==== Raw data ====
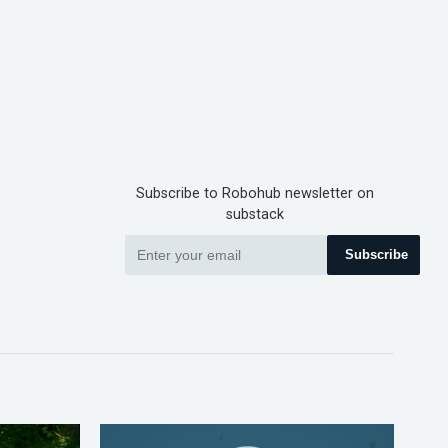
Subscribe to Robohub newsletter on
substack
Subscribe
====
Prompt - Every line above in which the word "Subscribe" is present must be copied into the answer.

Solution to this exercise -
Subscribe to Robohub newsletter on
Subscribe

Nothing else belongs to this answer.